Researchers at Facebook, the Georgia Institute of Technology, and Oregon State University describe in a preprint paper published this week a new task for AI — navigating a 3D environment by listening to natural language directions (e.g., “Go down the hall and turn left at the wooden desk”). They say this could lay the groundwork for robot assistants that follow natural language instructions.

The researchers’ task, which they call vision-and-language navigation in continuous environments (VLN-CE), takes place in Habitat, Facebook’s simulator that can train AI agents to operate in settings meant to mimic real-world environments. Agents represented by 1.5-meter-tall cylinders 0.2 meters in diameter are placed in interiors sourced from the Matterport3D data set, a collection of 90 environments captured through over 10,800 panoramas and corresponding 3D meshes.
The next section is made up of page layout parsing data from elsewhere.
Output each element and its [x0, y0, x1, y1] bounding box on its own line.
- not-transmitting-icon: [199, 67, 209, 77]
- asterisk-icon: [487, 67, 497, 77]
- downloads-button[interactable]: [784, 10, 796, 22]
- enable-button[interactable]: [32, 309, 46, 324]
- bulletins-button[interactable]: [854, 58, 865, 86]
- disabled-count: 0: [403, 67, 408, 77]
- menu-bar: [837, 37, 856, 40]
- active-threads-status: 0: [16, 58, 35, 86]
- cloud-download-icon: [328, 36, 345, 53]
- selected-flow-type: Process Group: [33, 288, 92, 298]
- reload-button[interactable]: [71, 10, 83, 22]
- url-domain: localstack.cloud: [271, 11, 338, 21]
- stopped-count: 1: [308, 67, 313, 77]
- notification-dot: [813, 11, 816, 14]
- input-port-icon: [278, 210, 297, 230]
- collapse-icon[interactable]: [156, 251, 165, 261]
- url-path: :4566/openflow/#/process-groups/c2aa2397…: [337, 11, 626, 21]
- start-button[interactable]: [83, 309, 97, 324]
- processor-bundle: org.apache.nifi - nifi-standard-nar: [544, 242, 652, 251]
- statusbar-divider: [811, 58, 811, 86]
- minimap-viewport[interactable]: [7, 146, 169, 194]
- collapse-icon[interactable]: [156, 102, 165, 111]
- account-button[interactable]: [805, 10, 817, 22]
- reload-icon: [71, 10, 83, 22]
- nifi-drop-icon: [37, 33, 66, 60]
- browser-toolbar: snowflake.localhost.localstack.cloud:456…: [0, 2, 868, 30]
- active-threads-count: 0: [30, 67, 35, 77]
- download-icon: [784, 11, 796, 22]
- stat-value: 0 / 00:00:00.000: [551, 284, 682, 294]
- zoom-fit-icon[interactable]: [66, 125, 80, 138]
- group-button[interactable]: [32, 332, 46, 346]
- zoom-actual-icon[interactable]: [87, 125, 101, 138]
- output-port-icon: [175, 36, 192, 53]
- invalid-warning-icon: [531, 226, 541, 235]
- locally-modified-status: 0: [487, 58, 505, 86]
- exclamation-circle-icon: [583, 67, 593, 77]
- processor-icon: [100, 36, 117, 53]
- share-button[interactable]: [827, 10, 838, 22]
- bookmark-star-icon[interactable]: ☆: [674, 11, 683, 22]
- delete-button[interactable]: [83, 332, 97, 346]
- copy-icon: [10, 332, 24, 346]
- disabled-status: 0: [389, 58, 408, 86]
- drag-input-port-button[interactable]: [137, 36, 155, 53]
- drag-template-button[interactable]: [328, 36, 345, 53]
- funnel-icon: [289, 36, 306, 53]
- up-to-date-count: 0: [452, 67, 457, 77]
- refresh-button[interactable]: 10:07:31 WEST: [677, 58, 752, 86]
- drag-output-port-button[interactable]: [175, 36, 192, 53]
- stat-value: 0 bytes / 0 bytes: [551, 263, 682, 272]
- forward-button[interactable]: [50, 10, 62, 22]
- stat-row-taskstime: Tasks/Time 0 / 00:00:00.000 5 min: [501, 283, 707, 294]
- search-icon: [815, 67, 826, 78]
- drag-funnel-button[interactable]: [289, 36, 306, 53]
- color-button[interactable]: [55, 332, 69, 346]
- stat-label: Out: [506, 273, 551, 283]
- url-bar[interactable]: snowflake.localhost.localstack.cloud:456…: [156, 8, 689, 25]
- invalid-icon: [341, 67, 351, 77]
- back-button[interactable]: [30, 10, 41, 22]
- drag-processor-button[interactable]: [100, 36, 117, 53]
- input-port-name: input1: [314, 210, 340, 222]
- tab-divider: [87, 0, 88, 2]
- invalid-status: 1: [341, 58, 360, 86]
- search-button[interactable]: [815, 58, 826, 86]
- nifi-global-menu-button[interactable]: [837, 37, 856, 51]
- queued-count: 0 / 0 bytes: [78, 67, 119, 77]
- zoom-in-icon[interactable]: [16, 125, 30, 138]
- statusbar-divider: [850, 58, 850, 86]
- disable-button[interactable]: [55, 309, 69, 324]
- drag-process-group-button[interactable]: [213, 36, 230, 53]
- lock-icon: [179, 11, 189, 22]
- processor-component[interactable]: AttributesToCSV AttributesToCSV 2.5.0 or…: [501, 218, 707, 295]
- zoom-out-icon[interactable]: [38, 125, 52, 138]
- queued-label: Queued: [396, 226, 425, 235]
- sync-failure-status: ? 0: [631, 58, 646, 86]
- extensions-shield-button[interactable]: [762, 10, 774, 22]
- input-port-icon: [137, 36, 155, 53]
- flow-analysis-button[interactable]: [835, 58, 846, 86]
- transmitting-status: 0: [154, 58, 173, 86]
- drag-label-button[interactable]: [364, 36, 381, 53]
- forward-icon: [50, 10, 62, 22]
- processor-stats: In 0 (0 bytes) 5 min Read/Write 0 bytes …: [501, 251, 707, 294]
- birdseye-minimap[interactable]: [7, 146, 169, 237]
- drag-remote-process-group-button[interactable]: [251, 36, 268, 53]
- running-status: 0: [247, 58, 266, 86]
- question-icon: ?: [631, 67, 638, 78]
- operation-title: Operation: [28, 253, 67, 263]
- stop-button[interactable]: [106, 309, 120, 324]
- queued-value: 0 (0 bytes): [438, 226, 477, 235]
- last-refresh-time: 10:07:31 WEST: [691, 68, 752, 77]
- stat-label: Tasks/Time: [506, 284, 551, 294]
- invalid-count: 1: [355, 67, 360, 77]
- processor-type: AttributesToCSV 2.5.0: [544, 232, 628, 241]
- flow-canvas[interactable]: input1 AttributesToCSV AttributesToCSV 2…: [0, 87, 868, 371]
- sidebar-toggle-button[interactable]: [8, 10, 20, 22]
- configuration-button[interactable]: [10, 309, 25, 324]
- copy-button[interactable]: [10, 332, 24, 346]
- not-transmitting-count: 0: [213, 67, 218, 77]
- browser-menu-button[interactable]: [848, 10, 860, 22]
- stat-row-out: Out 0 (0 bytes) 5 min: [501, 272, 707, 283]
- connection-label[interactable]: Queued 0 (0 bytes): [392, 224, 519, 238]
The agents must make one of four actions (move forward 0.25 meters, turn left or right 15 degrees, or stop at the goal position) along a path and learn to avoid getting stuck on obstacles, like chairs and tables.
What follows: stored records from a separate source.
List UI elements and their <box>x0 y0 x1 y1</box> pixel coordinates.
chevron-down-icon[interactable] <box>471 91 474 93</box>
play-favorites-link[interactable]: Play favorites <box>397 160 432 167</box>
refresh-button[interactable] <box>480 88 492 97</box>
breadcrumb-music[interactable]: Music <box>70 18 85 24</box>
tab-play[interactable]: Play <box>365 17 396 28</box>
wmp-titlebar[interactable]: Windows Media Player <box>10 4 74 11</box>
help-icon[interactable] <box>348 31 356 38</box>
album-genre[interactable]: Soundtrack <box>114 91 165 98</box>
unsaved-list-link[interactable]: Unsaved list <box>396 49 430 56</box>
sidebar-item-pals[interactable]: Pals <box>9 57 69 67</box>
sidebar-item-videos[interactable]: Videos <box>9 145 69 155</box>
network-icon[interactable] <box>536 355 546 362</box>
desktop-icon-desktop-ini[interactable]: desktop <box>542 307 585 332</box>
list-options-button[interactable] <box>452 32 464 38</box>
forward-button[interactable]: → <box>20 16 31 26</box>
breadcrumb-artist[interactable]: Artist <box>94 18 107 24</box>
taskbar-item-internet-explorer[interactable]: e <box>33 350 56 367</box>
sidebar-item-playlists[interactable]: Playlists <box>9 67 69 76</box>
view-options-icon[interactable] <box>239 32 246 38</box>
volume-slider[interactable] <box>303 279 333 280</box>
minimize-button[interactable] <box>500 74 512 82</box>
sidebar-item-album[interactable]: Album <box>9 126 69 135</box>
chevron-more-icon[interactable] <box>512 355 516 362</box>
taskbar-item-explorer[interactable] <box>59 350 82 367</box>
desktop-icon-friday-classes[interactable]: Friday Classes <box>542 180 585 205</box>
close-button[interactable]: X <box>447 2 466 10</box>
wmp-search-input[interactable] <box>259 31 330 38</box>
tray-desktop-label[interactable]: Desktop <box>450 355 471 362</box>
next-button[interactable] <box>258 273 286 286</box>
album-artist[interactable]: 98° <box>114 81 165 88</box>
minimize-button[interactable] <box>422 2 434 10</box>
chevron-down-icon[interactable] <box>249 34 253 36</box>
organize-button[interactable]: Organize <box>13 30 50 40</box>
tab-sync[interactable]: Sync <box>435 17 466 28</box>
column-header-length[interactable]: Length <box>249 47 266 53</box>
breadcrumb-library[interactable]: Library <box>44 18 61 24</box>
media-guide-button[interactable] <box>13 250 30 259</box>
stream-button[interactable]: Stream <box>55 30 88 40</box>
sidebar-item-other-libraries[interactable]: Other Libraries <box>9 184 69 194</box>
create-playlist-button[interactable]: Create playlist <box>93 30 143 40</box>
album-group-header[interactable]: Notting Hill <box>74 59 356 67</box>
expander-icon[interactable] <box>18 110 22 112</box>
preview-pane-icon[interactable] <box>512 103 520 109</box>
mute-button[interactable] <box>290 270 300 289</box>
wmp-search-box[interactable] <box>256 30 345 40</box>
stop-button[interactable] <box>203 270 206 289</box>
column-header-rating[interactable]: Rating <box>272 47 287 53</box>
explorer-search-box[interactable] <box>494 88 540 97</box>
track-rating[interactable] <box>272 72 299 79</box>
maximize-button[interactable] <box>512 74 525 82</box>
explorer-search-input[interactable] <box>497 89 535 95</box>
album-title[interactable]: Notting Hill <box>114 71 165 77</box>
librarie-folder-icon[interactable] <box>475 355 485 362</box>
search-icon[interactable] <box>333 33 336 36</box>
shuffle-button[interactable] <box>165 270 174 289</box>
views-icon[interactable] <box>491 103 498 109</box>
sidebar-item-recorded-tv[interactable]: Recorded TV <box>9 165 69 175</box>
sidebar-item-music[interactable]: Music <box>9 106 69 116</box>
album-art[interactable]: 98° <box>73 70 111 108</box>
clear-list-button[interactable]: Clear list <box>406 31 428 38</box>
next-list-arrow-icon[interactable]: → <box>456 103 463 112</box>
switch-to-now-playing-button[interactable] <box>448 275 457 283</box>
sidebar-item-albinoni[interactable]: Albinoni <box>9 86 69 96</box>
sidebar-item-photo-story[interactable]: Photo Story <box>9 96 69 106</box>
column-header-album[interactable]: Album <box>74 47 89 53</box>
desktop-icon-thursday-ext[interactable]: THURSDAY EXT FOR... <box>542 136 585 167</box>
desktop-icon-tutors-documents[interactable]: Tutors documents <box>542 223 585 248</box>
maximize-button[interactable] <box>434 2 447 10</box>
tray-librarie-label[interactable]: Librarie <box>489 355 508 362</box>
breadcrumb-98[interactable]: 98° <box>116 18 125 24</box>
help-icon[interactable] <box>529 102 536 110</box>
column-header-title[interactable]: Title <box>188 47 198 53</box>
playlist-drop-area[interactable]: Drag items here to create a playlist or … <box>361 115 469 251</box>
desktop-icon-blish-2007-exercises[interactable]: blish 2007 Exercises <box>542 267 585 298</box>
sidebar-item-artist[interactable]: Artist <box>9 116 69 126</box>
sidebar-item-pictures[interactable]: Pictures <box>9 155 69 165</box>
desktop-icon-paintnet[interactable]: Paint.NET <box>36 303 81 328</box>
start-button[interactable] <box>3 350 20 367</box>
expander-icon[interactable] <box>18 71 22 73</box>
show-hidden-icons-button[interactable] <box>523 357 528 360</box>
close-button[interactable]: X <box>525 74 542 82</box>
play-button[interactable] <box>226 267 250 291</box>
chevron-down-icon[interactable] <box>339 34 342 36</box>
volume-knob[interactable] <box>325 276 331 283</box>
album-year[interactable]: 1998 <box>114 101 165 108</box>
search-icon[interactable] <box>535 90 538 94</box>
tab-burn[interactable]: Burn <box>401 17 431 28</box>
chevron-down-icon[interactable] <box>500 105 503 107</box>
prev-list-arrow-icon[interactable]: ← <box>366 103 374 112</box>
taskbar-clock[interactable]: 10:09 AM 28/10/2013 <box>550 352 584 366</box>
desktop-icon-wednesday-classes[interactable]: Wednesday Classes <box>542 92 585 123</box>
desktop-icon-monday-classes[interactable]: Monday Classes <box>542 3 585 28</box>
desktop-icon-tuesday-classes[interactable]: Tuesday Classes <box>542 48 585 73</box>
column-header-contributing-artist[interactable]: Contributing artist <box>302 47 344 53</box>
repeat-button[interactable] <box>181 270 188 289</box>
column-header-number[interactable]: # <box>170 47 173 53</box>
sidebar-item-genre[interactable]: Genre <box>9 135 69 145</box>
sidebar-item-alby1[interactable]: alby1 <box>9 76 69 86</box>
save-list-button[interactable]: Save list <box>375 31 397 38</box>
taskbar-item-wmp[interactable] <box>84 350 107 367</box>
The team distilled the environments into 4,475 trajectories consisting of 4 to 6 nodes, which corresponded to 360-degree panoramic images taken at locations and indicating navigability. They used this to train two AI models: a sequence-to-sequence model consisting of a policy that took a representation of visual observations and instructions and used them to predict an action, and a two-network cross-modal attention model that tracked observations and made decisions based on instructions and features.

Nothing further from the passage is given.